→ Records provided

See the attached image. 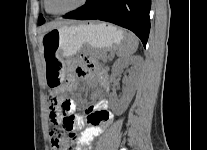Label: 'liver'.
I'll return each instance as SVG.
<instances>
[{"label": "liver", "mask_w": 207, "mask_h": 150, "mask_svg": "<svg viewBox=\"0 0 207 150\" xmlns=\"http://www.w3.org/2000/svg\"><path fill=\"white\" fill-rule=\"evenodd\" d=\"M76 21L74 20H56V21H53V22H50V23H47V24H44L41 28H40V37H39V41H40V45L42 44V37L43 35L48 32L49 30L51 29H54V28H58L62 25H65V24H71V23H75Z\"/></svg>", "instance_id": "liver-1"}]
</instances>
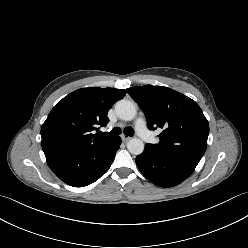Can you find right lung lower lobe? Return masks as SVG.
Segmentation results:
<instances>
[{
	"label": "right lung lower lobe",
	"instance_id": "obj_1",
	"mask_svg": "<svg viewBox=\"0 0 248 248\" xmlns=\"http://www.w3.org/2000/svg\"><path fill=\"white\" fill-rule=\"evenodd\" d=\"M120 137L99 147L79 152H50L45 157L50 169L63 182L74 187L87 186L98 180L110 168Z\"/></svg>",
	"mask_w": 248,
	"mask_h": 248
}]
</instances>
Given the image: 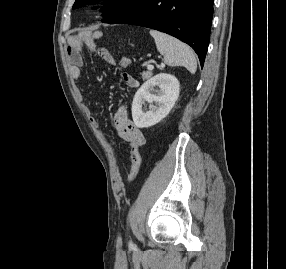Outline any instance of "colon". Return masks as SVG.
Returning a JSON list of instances; mask_svg holds the SVG:
<instances>
[{
    "label": "colon",
    "mask_w": 286,
    "mask_h": 269,
    "mask_svg": "<svg viewBox=\"0 0 286 269\" xmlns=\"http://www.w3.org/2000/svg\"><path fill=\"white\" fill-rule=\"evenodd\" d=\"M135 57H123L119 61V66H131V62H135ZM125 80L130 81V83H120V88H137V83H135V78H131L125 75Z\"/></svg>",
    "instance_id": "1"
}]
</instances>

→ What the task asks
The expected answer is each line of the records above that includes the string "fill".

→ Result of this task
[{"label": "liver", "mask_w": 207, "mask_h": 150, "mask_svg": "<svg viewBox=\"0 0 207 150\" xmlns=\"http://www.w3.org/2000/svg\"><path fill=\"white\" fill-rule=\"evenodd\" d=\"M76 21L74 20H56V21H53V22H50V23H47V24H44L41 28H40V37H39V41H40V45L42 44V37L43 35L48 32L49 30L51 29H54V28H58L62 25H65V24H71V23H75Z\"/></svg>", "instance_id": "liver-1"}]
	"mask_svg": "<svg viewBox=\"0 0 248 248\" xmlns=\"http://www.w3.org/2000/svg\"><path fill=\"white\" fill-rule=\"evenodd\" d=\"M120 137L99 147L79 152H50L45 157L50 169L63 182L74 187L87 186L98 180L110 168Z\"/></svg>",
    "mask_svg": "<svg viewBox=\"0 0 286 269\" xmlns=\"http://www.w3.org/2000/svg\"><path fill=\"white\" fill-rule=\"evenodd\" d=\"M135 57H123L119 61V66H131V62H135ZM125 80L130 81V83H120V88H137V83H135V78H131L125 75Z\"/></svg>",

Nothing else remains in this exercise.